Data for processing:
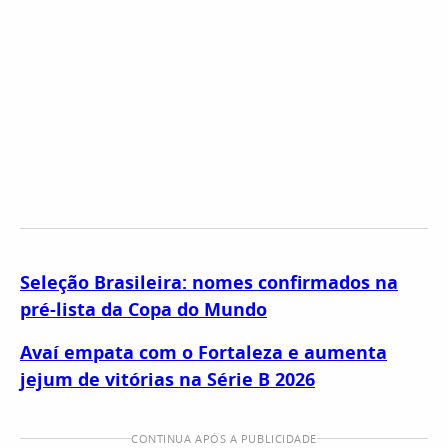
Seleção Brasileira: nomes confirmados na
pré-lista da Copa do Mundo
Avaí empata com o Fortaleza e aumenta
jejum de vitórias na Série B 2026
CONTINUA APÓS A PUBLICIDADE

Task statement:
Reproduce the records verbatim, omitting all images they contain.

Response to the exercise:
Seleção Brasileira: nomes confirmados na
pré-lista da Copa do Mundo
Avaí empata com o Fortaleza e aumenta
jejum de vitórias na Série B 2026
CONTINUA APÓS A PUBLICIDADE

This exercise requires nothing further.